About 78% of health care practitioners and 77% of health care support staff are exposed at least once a week to infectious agents, the data showed.
But a number of other professions also have an increased risk of coronavirus infection, including:
- Police, fire and corrections officers (30% any given week, and 52% monthly).
- Office staff and administrative support (13% weekly and 16% monthly).
- Social service workers (32% every month, and 8% weekly).
- Teachers and librarians (23% monthly).
The preliminary report was published online March 6 at medRxiv and has not been through the peer-review process.
Helping the most vulnerable workers
These kinds of jobs feature regular contact with the public, but the people in these careers also tend towards what Baker calls “presenteeism”—people who come to work even when they’re sick and should be staying home.
“A lot of these occupations are folks who maybe there’s a lot of external pressure to show up to work and be ready to help,” Baker said. “They feel like they’re needed. They feel like there’s no one to replace them. That’s a big part of their identity, and they like being at work.”
Public health efforts should include a focus on these careers, said Dr. Amesh Adalja, a senior scholar with the Johns Hopkins Center for Health Security in Baltimore.
“As the novel coronavirus continues to spread, workplace exposures will become increasingly common and every employer will need to take actions to protect employees and maintain business continuity,” Adalja said.
“Policies such as telecommuting, liberal allowance of sick leave, and adjustment of operations may be needed. It is important that all employers develop plans now before widespread transmission is confirmed in their community,” he noted.
Employers can help by providing paid sick leave and emphasizing to workers the importance of using their leave if they’ve fallen ill, Baker said.
Bosses should “create a culture of being empowered to take sick leave, where there’s no stigma attached, knowing that if you’re gone for a day or a week or whatever there will be other people who have been cross-trained to do your job,” Baker said. “Making sure people know they can stay home and there won’t be any repercussions or cuts in pay.”
Paid sick leave a must
To do its part, the U.S. House of Representatives planned on Thursday to vote on a far-reaching coronavirus relief package, the New York Times reported. The proposal includes a substantial national paid sick leave program and enhanced unemployment benefits for people affected by the spread of the pandemic.

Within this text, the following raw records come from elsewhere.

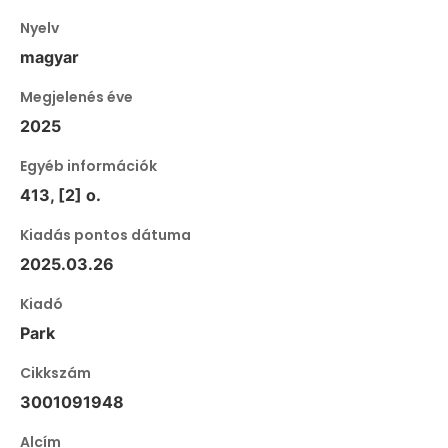
Nyelv
magyar
Megjelenés éve
2025
Egyéb információk
413, [2] o.
Kiadás pontos dátuma
2025.03.26
Kiadó
Park
Cikkszám
3001091948
Alcím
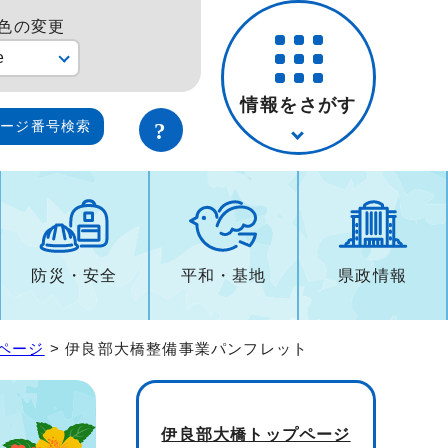
色の変更
e
情報をさがす
ページ番号検索
防災・安全
平和・基地
県政情報
ページ
> 伊良部大橋整備事業パンフレット
伊良部大橋トップページ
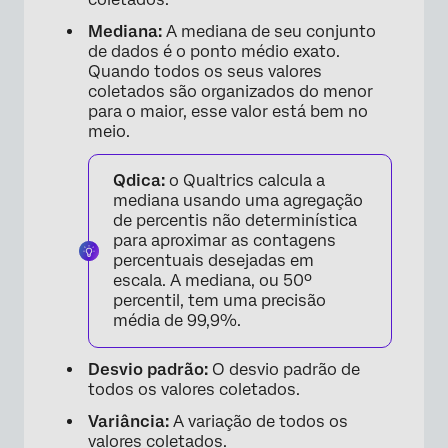
Mediana:
A mediana de seu conjunto
de dados é o ponto médio exato.
Quando todos os seus valores
coletados são organizados do menor
para o maior, esse valor está bem no
meio.
Qdica:
o Qualtrics calcula a
mediana usando uma agregação
de percentis não determinística
para aproximar as contagens
percentuais desejadas em
escala. A mediana, ou 50º
percentil, tem uma precisão
média de 99,9%.
×
Desvio padrão:
O desvio padrão de
todos os valores coletados.
Variância:
A variação de todos os
valores coletados.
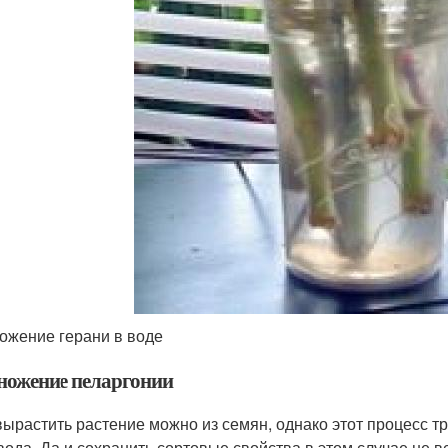
ожение герани в воде
ножение пеларгонии
вырастить растение можно из семян, однако этот процесс т
вода. Да и сохранить сортовые свойства в этом случае не в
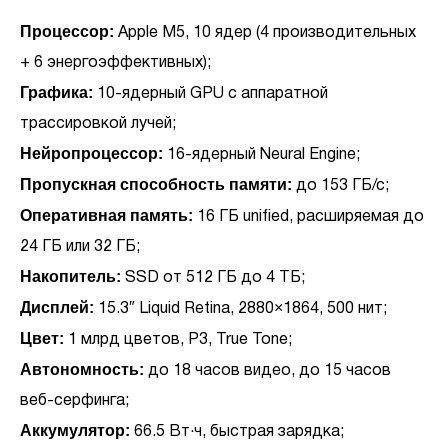
Процессор:
Apple M5, 10 ядер (4 производительных
+ 6 энергоэффективных);
Графика:
10-ядерный GPU с аппаратной
трассировкой лучей;
Нейропроцессор:
16-ядерный Neural Engine;
Пропускная способность памяти:
до 153 ГБ/с;
Оперативная память:
16 ГБ unified, расширяемая до
24 ГБ или 32 ГБ;
Накопитель:
SSD от 512 ГБ до 4 ТБ;
Дисплей:
15.3″ Liquid Retina, 2880×1864, 500 нит;
Цвет:
1 млрд цветов, P3, True Tone;
Автономность:
до 18 часов видео, до 15 часов
веб-серфинга;
Аккумулятор:
66.5 Вт·ч, быстрая зарядка;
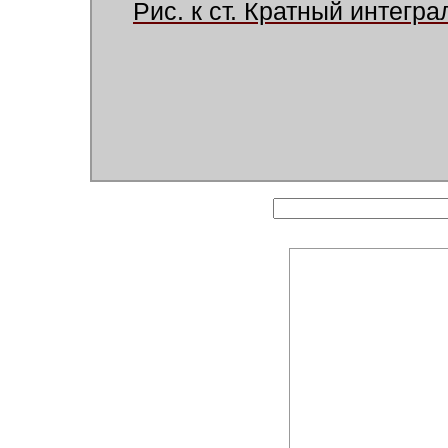
Рис. к ст. Кратный интегра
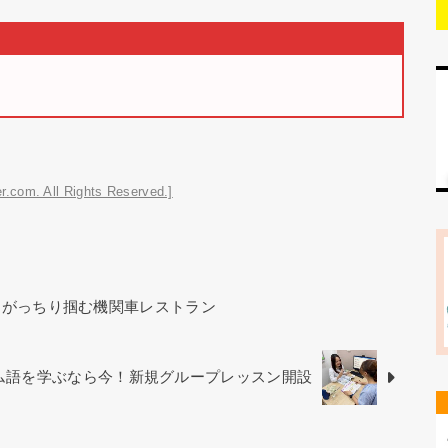
r.com. All Rights Reserved.]
をがっちり掴む機関車レストラン
ベトナム語を学ぶなら今！新規グループレッスン開設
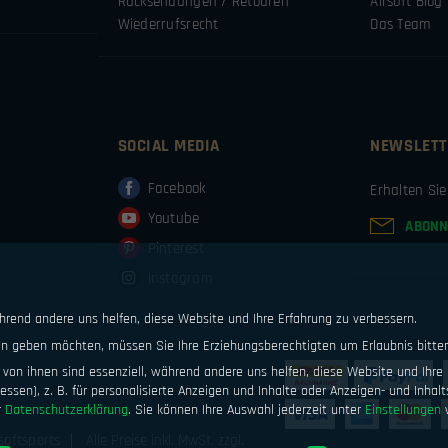
Rücksendungen / Retouren
Airsoft Blog
Wiederrufsrecht
Das Team
SOCIAL MEDIA
NEWSLETT
Facebook
Erhalten Si
Youtube
ABONN
Pinterest
Instagram
ährend andere uns helfen, diese Website und Ihre Erfahrung zu verbessern.
ten geben möchten, müssen Sie Ihre Erziehungsberechtigten um Erlaubnis bitte
von ihnen sind essenziell, während andere uns helfen, diese Website und Ihre 
ssen), z. B. für personalisierte Anzeigen und Inhalte oder Anzeigen- und Inhal
r
Datenschutzerklärung
.
Sie können Ihre Auswahl jederzeit unter
Einstellungen
w
softsports
Alle Preise inkl. MwSt. zzgl.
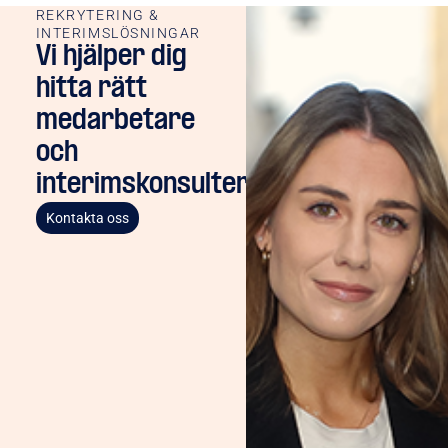
REKRYTERING &
INTERIMSLÖSNINGAR
Vi hjälper dig
hitta rätt
medarbetare
och
interimskonsulter
Kontakta oss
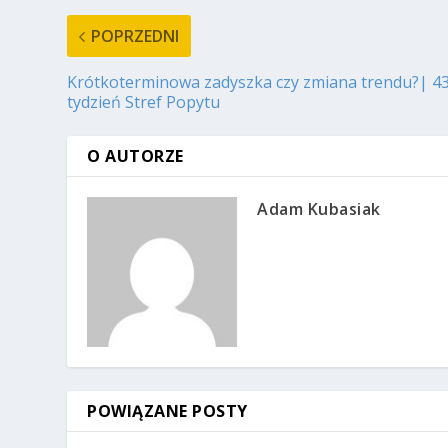
POPRZEDNI
Krótkoterminowa zadyszka czy zmiana trendu?| 43
tydzień Stref Popytu
O AUTORZE
Adam Kubasiak
POWIĄZANE POSTY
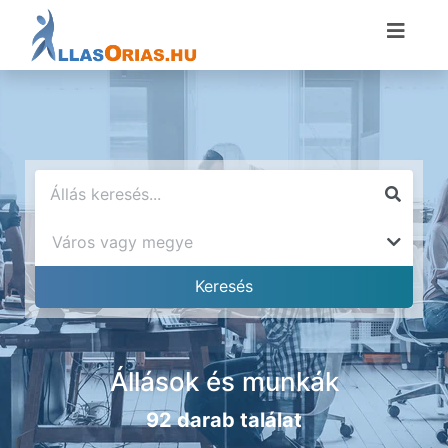
Állások és munkák
92 darab találat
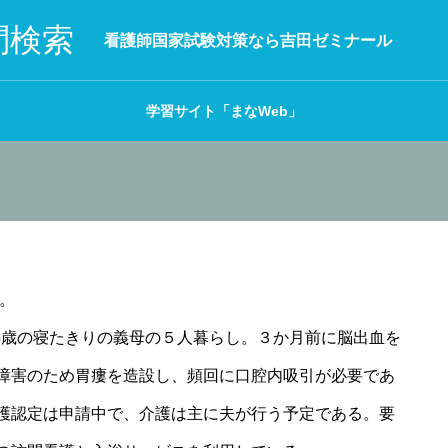
問検索
看護師国家試験対策なら吉田ゼミナール
学習サイト「まなWeb」
よ。
95歳の寝たきりの義母の５人暮らし。３か月前に脳出血を
障害のため胃瘻を造設し、頻回に口腔内吸引が必要であ
護認定は申請中で、介護は主に夫が行う予定である。要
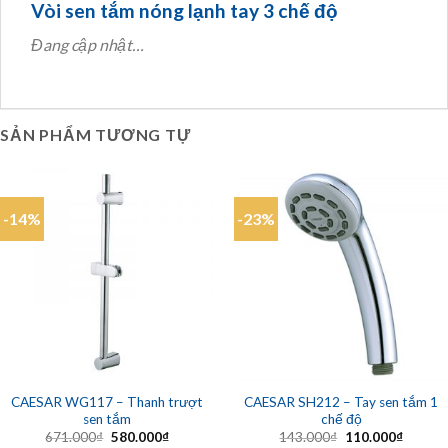
Vòi sen tắm nóng lạnh tay 3 chế độ
Đang cập nhật…
SẢN PHẨM TƯƠNG TỰ
-14%
-23%
CAESAR WG117 – Thanh trượt
CAESAR SH212 – Tay sen tắm 1
sen tắm
chế độ
Giá
Giá
Giá
Giá
671.000
₫
580.000
₫
143.000
₫
110.000
₫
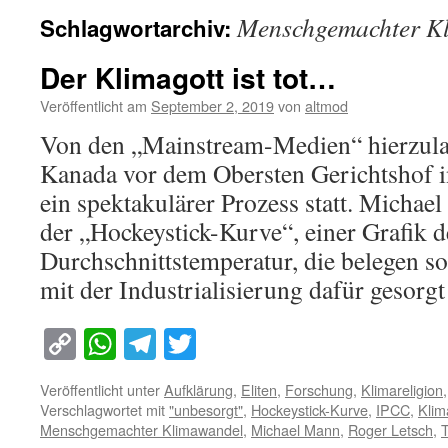
Menschgemachter K
Schlagwortarchiv:
Der Klimagott ist tot…
Veröffentlicht am
September 2, 2019
von
altmod
Von den „Mainstream-Medien“ hierzula
Kanada vor dem Obersten Gerichtshof i
ein spektakulärer Prozess statt. Michae
der „Hockeystick-Kurve“, einer Grafik d
Durchschnittstemperatur, die belegen so
mit der Industrialisierung dafür gesor
Copy
WhatsApp
Telegram
Twitter
Link
Veröffentlicht unter
Aufklärung
,
Eliten
,
Forschung
,
Klimareligion
Verschlagwortet mit
"unbesorgt"
,
Hockeystick-Kurve
,
IPCC
,
Klim
Menschgemachter Klimawandel
,
Michael Mann
,
Roger Letsch
,
T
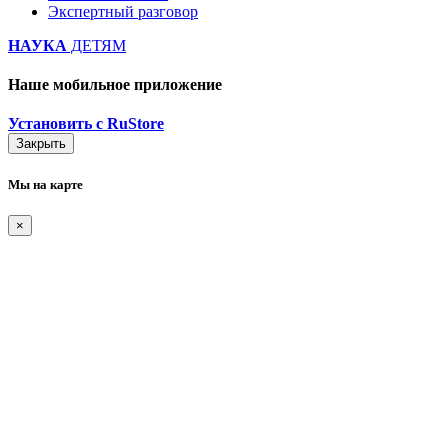
Экспертный разговор
НАУКА
ДЕТЯМ
Наше мобильное приложение
Установить с RuStore
Закрыть
Мы на карте
×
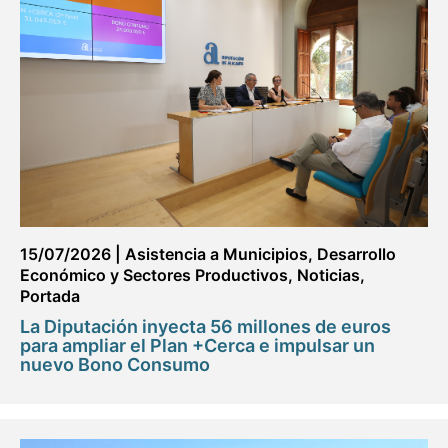
15/07/2026
|
Asistencia a Municipios
,
Desarrollo
Económico y Sectores Productivos
,
Noticias
,
Portada
La Diputación inyecta 56 millones de euros
para ampliar el Plan +Cerca e impulsar un
nuevo Bono Consumo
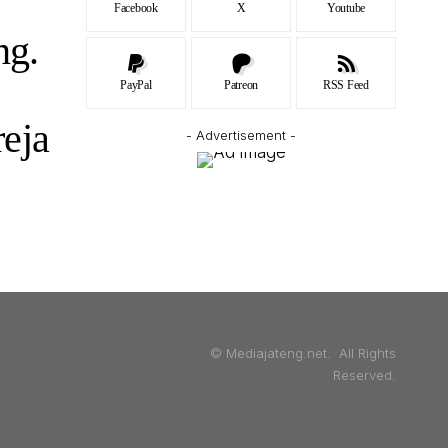
Facebook
X
Youtube
ng.
PayPal
Patreon
RSS Feed
eja
- Advertisement -
© Mediajateng.net. All Rights
Reserved.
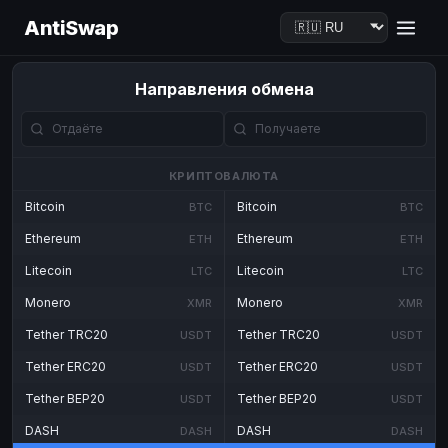
AntiSwap
Направления обмена
КРИПТОВАЛЮТА
Bitcoin
Bitcoin
BTC
BTC
Ethereum
Ethereum
ETH
ETH
Litecoin
Litecoin
LTC
LTC
Monero
Monero
XMR
XMR
Tether TRC20
Tether TRC20
USDT
USDT
Tether ERC20
Tether ERC20
USDT
USDT
Tether BEP20
Tether BEP20
USDT
USDT
DASH
DASH
DASH
DASH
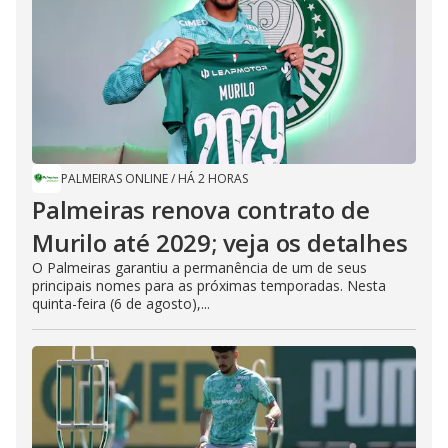
PALMEIRAS ONLINE
/
HÁ 2 HORAS
Palmeiras renova contrato de
Murilo até 2029; veja os detalhes
O Palmeiras garantiu a permanência de um de seus
principais nomes para as próximas temporadas. Nesta
quinta-feira (6 de agosto),...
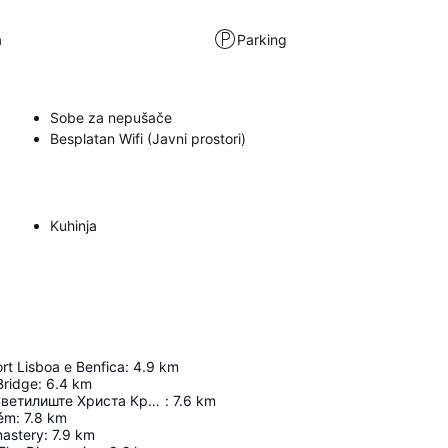
a
Parking
Sobe za nepušače
Besplatan Wifi (Javni prostori)
Kuhinja
rt Lisboa e Benfica
:
4.9
km
Bridge
:
6.4
km
Национално Светилиште Христа Краља
:
7.6
km
lém
:
7.8
km
astery
:
7.9
km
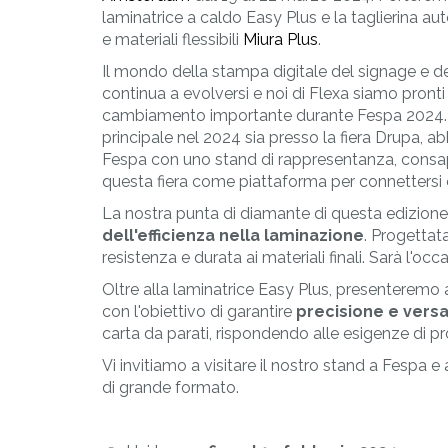
PLAST
laminatrice a caldo Easy Plus e la taglierina au
Lavorazione materi
e materiali flessibili
Miura Plus
.
termoplastici
Il mondo della stampa digitale del signage e d
continua a evolversi e noi di Flexa siamo pronti
cambiamento importante durante Fespa 2024.
principale nel 2024 sia presso la fiera Drupa, a
Fespa con uno stand di rappresentanza, consap
questa fiera come piattaforma per connettersi c
La nostra punta di diamante di questa edizione
dell'efficienza nella laminazione
. Progettat
resistenza e durata ai materiali finali. Sarà l'oc
Oltre alla laminatrice Easy Plus, presenteremo
con l'obiettivo di garantire
precisione e versat
carta da parati, rispondendo alle esigenze di p
Vi invitiamo a visitare il nostro stand a Fespa e
di grande formato.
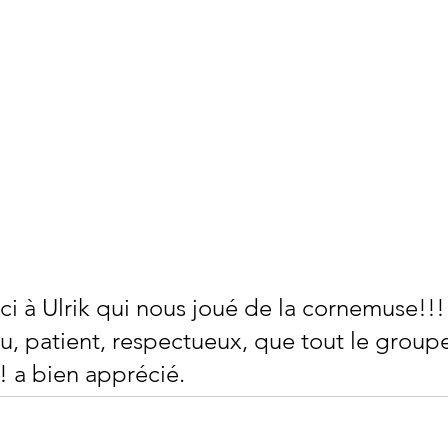
i à Ulrik qui nous joué de la cornemuse!!!
u, patient, respectueux, que tout le group
 a bien apprécié.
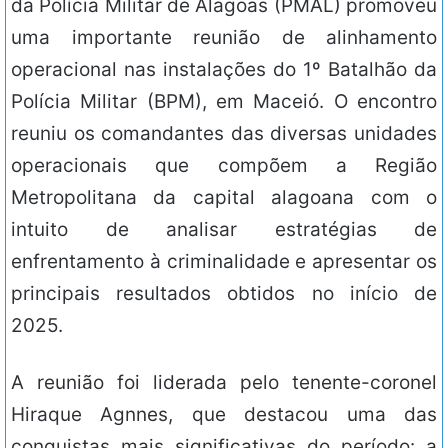
da Polícia Militar de Alagoas (PMAL) promoveu
uma importante reunião de alinhamento
operacional nas instalações do 1º Batalhão da
Polícia Militar (BPM), em Maceió. O encontro
reuniu os comandantes das diversas unidades
operacionais que compõem a Região
Metropolitana da capital alagoana com o
intuito de analisar estratégias de
enfrentamento à criminalidade e apresentar os
principais resultados obtidos no início de
2025.
A reunião foi liderada pelo tenente-coronel
Hiraque Agnnes, que destacou uma das
conquistas mais significativas do período: a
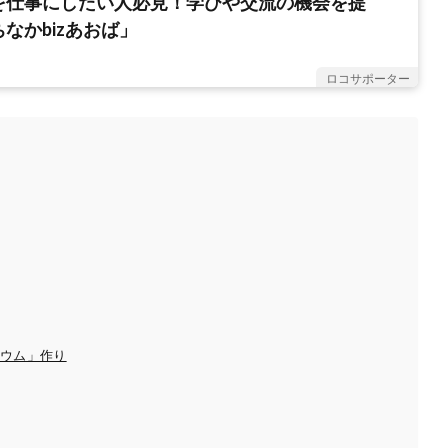
を仕事にしたい人必見！学びや交流の機会を提
なかbizあおば」
ロコサポーター
リウム」作り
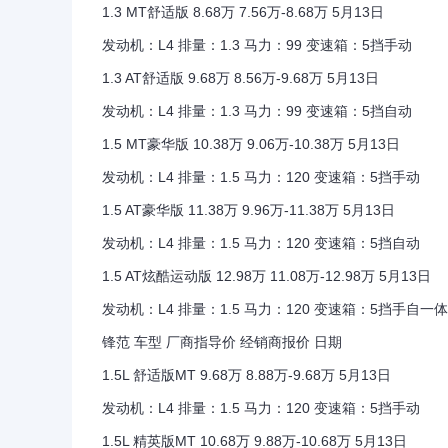
1.3 MT舒适版 8.68万 7.56万-8.68万 5月13日
发动机：L4 排量：1.3 马力：99 变速箱：5挡手动
1.3 AT舒适版 9.68万 8.56万-9.68万 5月13日
发动机：L4 排量：1.3 马力：99 变速箱：5挡自动
1.5 MT豪华版 10.38万 9.06万-10.38万 5月13日
发动机：L4 排量：1.5 马力：120 变速箱：5挡手动
1.5 AT豪华版 11.38万 9.96万-11.38万 5月13日
发动机：L4 排量：1.5 马力：120 变速箱：5挡自动
1.5 AT炫酷运动版 12.98万 11.08万-12.98万 5月13日
发动机：L4 排量：1.5 马力：120 变速箱：5挡手自一体
锋范 车型 厂商指导价 经销商报价 日期
1.5L 舒适版MT 9.68万 8.88万-9.68万 5月13日
发动机：L4 排量：1.5 马力：120 变速箱：5挡手动
1.5L 精英版MT 10.68万 9.88万-10.68万 5月13日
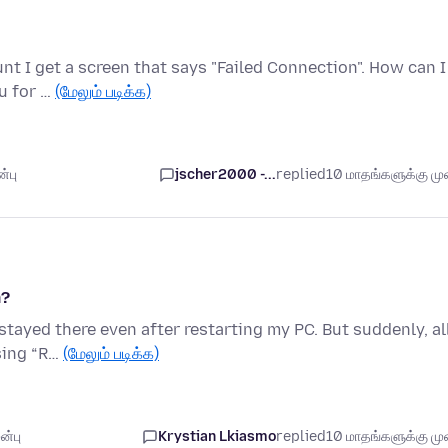
nt I get a screen that says "Failed Connection". How can I
ou for …
(மேலும் படிக்க)
்பு
jscher2000 -...
replied
10 மாதங்களுக்கு முன
m?
 stayed there even after restarting my PC. But suddenly, al
sing “R…
(மேலும் படிக்க)
ன்பு
Krystian Lkiasmo
replied
10 மாதங்களுக்கு முன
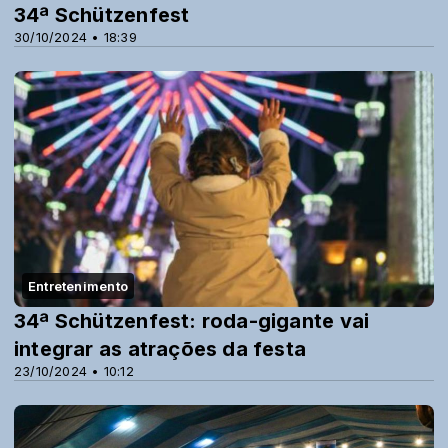
34ª Schützenfest
30/10/2024 • 18:39
Entretenimento
34ª Schützenfest: roda-gigante vai
integrar as atrações da festa
23/10/2024 • 10:12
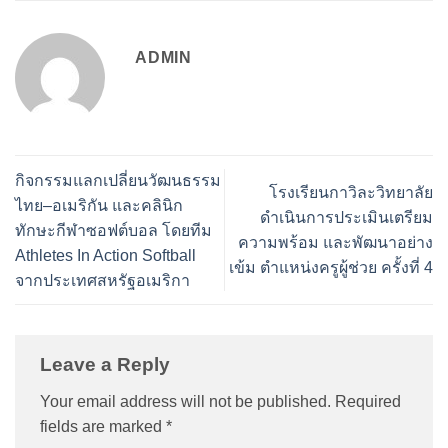
ADMIN
กิจกรรมแลกเปลี่ยนวัฒนธรรม
โรงเรียนกาวิละวิทยาลัย
ไทย–อเมริกัน และคลินิก
ดำเนินการประเมินเตรียม
ทักษะกีฬาซอฟต์บอล โดยทีม
ความพร้อม และพัฒนาอย่าง
Athletes In Action Softball
เข้ม ตำแหน่งครูผู้ช่วย ครั้งที่ 4
จากประเทศสหรัฐอเมริกา
Leave a Reply
Your email address will not be published.
Required
fields are marked
*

If the White House and House Democrats reach agreement on the terms of the bill, Senate Majority Leader Mitch McConnell has indicated privately that he would quickly bring up the measure for a vote in the Senate, the Times added.
The measure is most likely needed: Nearly one-third of American workers don’t have paid sick leave, including 69% of part-time employees, according to the U.S. Bureau of Labor Statistics. Only seven states require employers to provide paid sick leave.
“Now is the time to consider the importance of having access to guaranteed paid sick days in public health epidemics,” LeaAnne DeRigne, an associate professor in the School of Social Work at Florida Atlantic University, said recently.
“Those who lack paid sick leave are highly represented among food service workers, day care workers, and home health aides who work in positions that can greatly influence the health of others, especially the elderly, vulnerably ill and children,” she explained in a university news release.